The second specifically humanist concern is therefore the defence and protection of civil and individual liberties in a world in which these liberties will be under ever increasing threat.

A third area of humanist concern will be increasingly the need for us actually to help people practically as their problems worsen and multiply. In India - a country that seems to be slipping from the primitive sustainable way of life to the unsustainable environmentally destructive mock-western way without passing through a mini-enlightenment in between - the Positive Atheists of Vijayawada are getting on with the job of helping people to help themselves. The Indian Atheists are not merely academically anti-god; they do not compromise with godly superstition as it affects people's lives. They cut straight through the pious cackle, take off their coats and get on with addressing people's needs. In our cosy world - being devalued and brutalised by the year - we will have to be Positive Atheists. We have a lot to learn from our friends in Vijayawada. They are showing people that there is something better than 'putting up with it' in the real here and now on a promissory note about the imaginary hereafter. Of course, we should not despise those religious groups who actually do good where there is a crying need for good to be done but we should never forget that the insidious poison of 'blame the victim' stems from doctrines such as 'original sin' and the 'abuse of free will'. Humanists, we who believe in human worth in this the only life we know, should theoretically be especially willing and uninhibited in helping people in trouble. Our practice does not always match up to this theoretical expectation.

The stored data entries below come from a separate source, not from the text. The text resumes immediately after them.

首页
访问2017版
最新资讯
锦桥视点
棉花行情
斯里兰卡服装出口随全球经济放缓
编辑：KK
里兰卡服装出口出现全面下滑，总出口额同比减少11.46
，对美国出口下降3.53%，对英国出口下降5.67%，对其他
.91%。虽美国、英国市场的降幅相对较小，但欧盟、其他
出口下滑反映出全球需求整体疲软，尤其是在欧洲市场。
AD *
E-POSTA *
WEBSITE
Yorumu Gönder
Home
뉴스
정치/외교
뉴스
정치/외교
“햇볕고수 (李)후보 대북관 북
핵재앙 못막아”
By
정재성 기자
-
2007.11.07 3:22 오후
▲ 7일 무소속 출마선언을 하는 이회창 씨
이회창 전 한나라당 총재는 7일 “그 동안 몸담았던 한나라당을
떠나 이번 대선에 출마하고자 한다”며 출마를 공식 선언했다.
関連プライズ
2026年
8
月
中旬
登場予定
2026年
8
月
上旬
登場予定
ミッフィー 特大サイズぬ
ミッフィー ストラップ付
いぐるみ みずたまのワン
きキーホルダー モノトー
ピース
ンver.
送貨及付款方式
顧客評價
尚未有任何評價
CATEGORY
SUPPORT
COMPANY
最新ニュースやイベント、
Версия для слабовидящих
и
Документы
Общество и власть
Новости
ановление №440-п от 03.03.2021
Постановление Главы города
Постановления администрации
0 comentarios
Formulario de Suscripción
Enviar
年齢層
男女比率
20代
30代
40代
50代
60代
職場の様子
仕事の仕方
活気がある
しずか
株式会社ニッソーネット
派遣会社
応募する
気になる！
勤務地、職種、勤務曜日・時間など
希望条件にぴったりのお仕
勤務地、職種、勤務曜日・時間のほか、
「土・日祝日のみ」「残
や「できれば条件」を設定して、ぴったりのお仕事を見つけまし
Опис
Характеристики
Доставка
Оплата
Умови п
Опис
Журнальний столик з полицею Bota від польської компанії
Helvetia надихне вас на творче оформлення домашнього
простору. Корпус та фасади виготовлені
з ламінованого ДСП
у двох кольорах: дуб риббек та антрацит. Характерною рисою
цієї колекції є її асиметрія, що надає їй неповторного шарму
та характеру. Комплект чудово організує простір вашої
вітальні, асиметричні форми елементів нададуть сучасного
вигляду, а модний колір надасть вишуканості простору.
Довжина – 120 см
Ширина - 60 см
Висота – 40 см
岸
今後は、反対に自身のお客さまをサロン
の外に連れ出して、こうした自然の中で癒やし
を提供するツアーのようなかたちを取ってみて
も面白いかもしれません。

To summarise, our strategy should be to contribute as humanists, not just as serious informed persons in general, to the defence and betterment of human life. We must stick to the humanist point; nobody else can be trusted to do so. In particular we have to combat belief-driven tyranny and help practically those who suffer at its hands. If we humanists cannot define our goals and conduct our work in ways that are both specifically humanist and that relate to the real world then we shall become a marginal discussion group whose agenda is set by other middle class, middle aged, middle everything else people. The human race can do without us if that is all we are. These three thrusts - against religious fanaticism, for civil liberties and for practical leadership to real people in real trouble - could perhaps be appropriate themes for a three-session Conference. How about that then?